Seems like I was into finding tougher Jefferson Medals last week or so. It was unintended that happened they all had a Jefferson theme.
I have seen pamphlets for these that had St Petersburg Florida on them under Cleveland Ohio.
I've found numerous listed all at once but of what was available, Jefferson was the only one that really interested me for the price.
I found a set of 36 of which Nixon was the last issue, innaugurated in 1969 without a second date for end of Presidency on the inserted holder. I have not found any later issues so I will date the set to 1969. It is quite possible this dates sometime from 1969 to 1974 since Nixon was re-elected in 1972 and resigned the presidency on August 9, 1974.
It could be as early as 1965 as some LBJ issues are the last in the sets with a space for the next president who has not been elected yet.
I have found some worthpoint listings that state these are .900 silver and 2,500 of each were minted.
There are bronze sets out there with a reported mintage of 20,000.
My Jefferson medal has 2175 on the rather rough envelope as well as 2175 stamped incuse on the edge of the medal. I'm dating it as 1969.
It is just a tad larger and thicker than a US Quarter at 25.65 mm.
There are the initials H over J
below Jefferson's collar.
Odd that Martha Jefferson is shown as "First Lady" since she was not while Jefferson was president.
She served as First Lady of Virginia during Thomas' term as Governor from 1779 to 1781.
Martha Skelton Jefferson (Wayles) Born October 19 or 30, 1748 - Died September 6, 1782) was the wife of Thomas Jefferson.
She was a little over five feet tall, with a lithe figure, auburn hair, and hazel eyes. There are no surviving portraits of Martha Jefferson while she was alive.

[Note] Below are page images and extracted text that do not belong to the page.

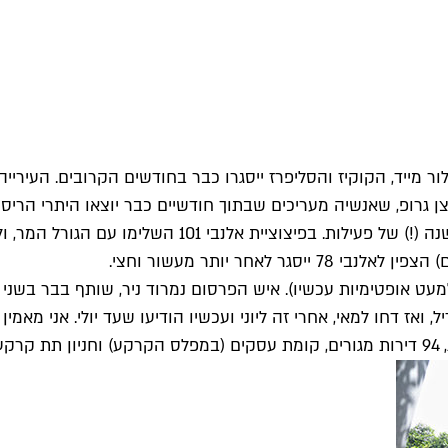
ור מייד, הקוקיז והסליפרז ייסגרו כבר בחודשים הקרובים. העירי
צן גרופ, שאנשיה מעריכים שבתוך חודשיים כבר יוצאו היתרי הריס
עט אופטימיות עכשיו). איש הפרסום נמרוד ניר, שותף בבר בשני גל
ז דחו למאי, אחרי זה ליוני ועכשיו הודיעו שעד יולי. אני מאמין
י.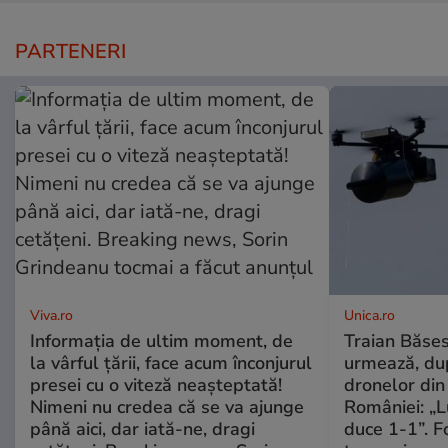
PARTENERI
Viva.ro
Unica.ro
Informația de ultim moment, de
Traian Băses
la vârful țării, face acum înconjurul
urmează, du
presei cu o viteză neașteptată!
dronelor din 
Nimeni nu credea că se va ajunge
României: „L
până aici, dar iată-ne, dragi
duce 1-1”. F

She played the harpsichord piano, while Thomas Jefferson played violins. It was said that Martha played very skilfully.
As Virginia's First Lady during the American Revolution, in response to a request from Martha Washington, Mrs. Jefferson led a drive among the women of Virginia to raise considerable funds and supplies for her state's militia in the Continental Army.1963 Thomas Jefferson - Declaration Signer
Medallic Art Co. 999 Silver Medal
I have both the bronze and silver Jefferson medals now of the Signers of The Declaration of Independence series. The edge number on this one is 5437.

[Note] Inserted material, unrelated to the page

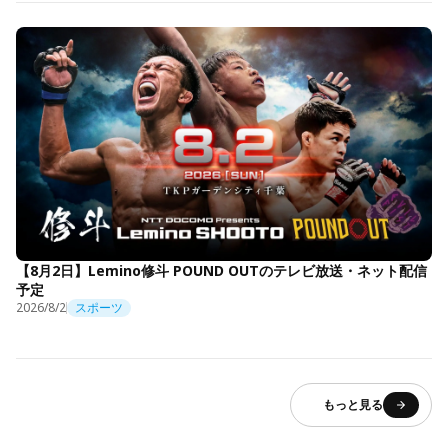
【8月2日】Lemino修斗 POUND OUTのテレビ放送・ネット配信
予定
2026/8/2
スポーツ
もっと見る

Henry Weil, French sculptor living in New York City founded the Medallic Art Company in 1903.
The Medallic Art Company was originally located in New York and moved to Danbury, Connecticut in 1972, Sioux Falls, South Dakota in 1991, then to Dayton, Nevada in 1997.
In July 2009, Medallic Art Company was purchased by Northwest Territorial Mint.
The Medallic Art Company went bankrupt in 2017.
All of its archives were purchased and currently maintained by the American Numismatic Society, a New York City-based institution dedicated to researching, curating, and educating about coins and medallic arts.
It is all a bit confusing, but today Medallic Art Company is connected in some way to Medalcraft Mint, Inc 2660 W. Mason Street Green Bay, WI 54303
Their website covers historic information with quality images of vintage Medallic Art Co medals.http://medallic.medalcraft.com/
My third "No Star" 1904 Louisiana Purchase Exposition
Official Souvenir So-Called Dollar
Jefferson and Napoleon conjoined busts on obverse.
I have learned that this particular designed medal could be a study in itself. There are gilt bronze, copper, bronze, yellow bronze and silver compositions. Some of those are known to have various ray varieties surrounding the star on the reverse. Some have terrain varieties. I try to "Cherry Pick" any no star issues at low cost. While my three "No-Star" examples are not dazzling uncirculated specimens, they do have a bit of eye appeal to them at best and this one with the exception of some edge roughness has not circulated very much at all and has nice detail. I have a pocket piece in silver and a nice one with a star in bronze to make my cache count at 5 of these so far.
The "No Star" variety is seen far less often than the variety having a star near the point where St Louis is on the map shown on the reverse. I show to compare two reverses here.
Well I hope you enjoyed my newest three Jeffersons.